Tetapi perhatian pemerintah yang kurang dan segala kekurangan yang ada membuat
pendidikan Indonesia tetap saja kurang.
Seharusnya
ini semua dapat dilakukan oleh setiap lembaga pendidikan yang memberikan
pendidikan seperti itu, Para pengajar yang memberikan pengajaran tentang
bagaimana cara agar bisa menjadi lulusan yang siap pakai. Lembaga pendidikan
yang tidak hanya megajarkan teori-teori tanpa memberikan praktik diluar
lapangan. Lembaga pendidikan ini harus bisa menyamai perkembangan jaman yang
membtuhkan tenaga kerja yang sesuai dengan perusahaan-perusahaan yang
dibutuhkan.
Sistem
Indonesia juga tidak hanya membuat pengaturan-pengaturan yang memberatkan
sebelah. Sistem harus bisa merata dan menguntungkan semua pihak terutama pihak
para terdidik. Jika lembaga pendidikan tidak mengimbangi pasar tenaga kerja,
maka pengangguran akan tetap semakin banyak yang lulusan sarjana, Dan sarjana
hanya bisa menjadi title tanpa bisa mensukseskan lulusan itu sendiri.

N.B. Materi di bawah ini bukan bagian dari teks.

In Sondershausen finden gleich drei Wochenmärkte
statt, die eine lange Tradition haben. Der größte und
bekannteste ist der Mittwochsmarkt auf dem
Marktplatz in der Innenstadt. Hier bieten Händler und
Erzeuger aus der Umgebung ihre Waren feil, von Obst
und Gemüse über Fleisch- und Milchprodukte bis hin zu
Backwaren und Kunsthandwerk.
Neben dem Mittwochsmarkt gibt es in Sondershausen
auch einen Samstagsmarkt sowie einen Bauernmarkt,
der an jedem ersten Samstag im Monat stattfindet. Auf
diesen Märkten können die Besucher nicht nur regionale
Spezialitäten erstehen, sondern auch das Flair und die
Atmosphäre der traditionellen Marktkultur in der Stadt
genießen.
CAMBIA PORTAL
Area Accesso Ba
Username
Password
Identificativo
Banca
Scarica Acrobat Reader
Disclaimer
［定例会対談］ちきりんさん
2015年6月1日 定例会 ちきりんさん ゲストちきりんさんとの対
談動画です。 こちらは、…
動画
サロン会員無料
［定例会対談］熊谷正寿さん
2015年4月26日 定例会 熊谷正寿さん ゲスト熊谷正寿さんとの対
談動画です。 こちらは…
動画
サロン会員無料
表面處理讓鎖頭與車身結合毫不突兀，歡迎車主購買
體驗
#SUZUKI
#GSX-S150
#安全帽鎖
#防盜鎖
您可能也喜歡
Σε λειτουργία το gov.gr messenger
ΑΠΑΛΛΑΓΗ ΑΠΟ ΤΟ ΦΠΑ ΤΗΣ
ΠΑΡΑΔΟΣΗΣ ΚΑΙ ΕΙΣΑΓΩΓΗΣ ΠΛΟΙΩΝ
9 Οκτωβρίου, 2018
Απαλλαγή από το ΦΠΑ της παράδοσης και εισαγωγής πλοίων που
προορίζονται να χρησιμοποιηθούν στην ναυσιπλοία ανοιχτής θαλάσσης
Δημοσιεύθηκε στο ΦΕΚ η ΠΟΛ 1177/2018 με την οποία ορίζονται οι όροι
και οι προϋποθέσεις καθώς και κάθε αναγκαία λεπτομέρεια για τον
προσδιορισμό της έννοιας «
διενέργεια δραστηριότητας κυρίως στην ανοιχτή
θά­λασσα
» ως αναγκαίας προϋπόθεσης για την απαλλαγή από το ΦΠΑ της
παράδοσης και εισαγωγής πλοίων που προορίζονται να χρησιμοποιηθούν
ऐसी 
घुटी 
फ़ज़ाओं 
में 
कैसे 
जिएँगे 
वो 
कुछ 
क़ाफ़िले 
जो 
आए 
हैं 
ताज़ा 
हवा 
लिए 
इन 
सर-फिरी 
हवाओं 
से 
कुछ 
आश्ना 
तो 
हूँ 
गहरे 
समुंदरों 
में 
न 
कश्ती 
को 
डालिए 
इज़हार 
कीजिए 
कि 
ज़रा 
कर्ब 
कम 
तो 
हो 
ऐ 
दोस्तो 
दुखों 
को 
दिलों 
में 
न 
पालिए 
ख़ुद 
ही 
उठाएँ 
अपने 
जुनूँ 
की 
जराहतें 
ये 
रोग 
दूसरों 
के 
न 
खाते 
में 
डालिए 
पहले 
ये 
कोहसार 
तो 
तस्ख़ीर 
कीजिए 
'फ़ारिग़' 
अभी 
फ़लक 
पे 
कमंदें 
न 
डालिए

Bagi masyarakat tertentu, beberapa
PTN yang sekarang berubah status menjadi Badan Hukum Milik Negara (BHMN) itu
menjadi momok. Jika alasannya bahwa pendidikan bermutu itu harus mahal, maka
argumen ini hanya berlaku di Indonesia. Di Jerman, Perancis, Belanda, dan di
beberapa negara berkembang lainnya, banyak perguruan tinggi yang bermutu namun
biaya pendidikannya rendah. Bahkan beberapa negara ada yang menggratiskan biaya
pendidikan.
Pendidikan
berkualitas memang tidak mungkin murah, atau tepatnya, tidak harus murah atau
gratis. Tetapi persoalannya siapa yang seharusnya membayarnya? Pemerintahlah
sebenarnya yang berkewajiban untuk menjamin setiap warganya memperoleh
pendidikan dan menjamin akses masyarakat bawah untuk mendapatkan pendidikan
bermutu. Akan tetapi, kenyataannya Pemerintah justru ingin berkilah dari
tanggung jawab. Padahal keterbatasan dana tidak dapat dijadikan alasan bagi
Pemerintah untuk cuci tangan.
BAB III
PENUTUP
3.1. Kesimpulan
Orang yang berpendidikan tinggi di Indonesia belum tentu menjamin
orang tersebut mendapat pekerjaan yang layak atau sesuai dengan bidangnya.
masih banyak sekali pengangguran dimana-mana. Mungkin bisa dibilang yang
berpengangguran malah orang yang berasal mdari lulusan sarjana atau disebut
juga dengan mahasiswa, tapi banyak juga orang yang tidak memiliki pekerjaan
lantaran tidak berpendidikan ada yang tidak bersekolah karena alasan tidak
memiliki biaya dan sebagainya.
Tidak meratanya pendidikan yang diberikan
pemerintah seperti di daerah-daerah terpencil, kemudian kurangnya fasilitas yag
memadai untuk menunjang aktifitas pendidikan yang sedang berlangsung yang
menyebabkan tidak kondusifnya proses pengajaran, sumber daya manusia yang
kurang.
Program pemerintahan di Indonesia
terkadang hanya omong kosong seperti contohnya ketika akan diadakannya pemilu
gubernur, presiden. Orang yang mencalonkan menjadi gubernur atau presiden itu
pasti akan memberikan janji agar dirinya dipilih oleh warga Indonesia. Tapi
ketika mereka telah menjadi sosok yang istilahnya telah diberi amanah mereka
akan melupakan janji yang pernah diucapkan ketika mereka dicalonkan.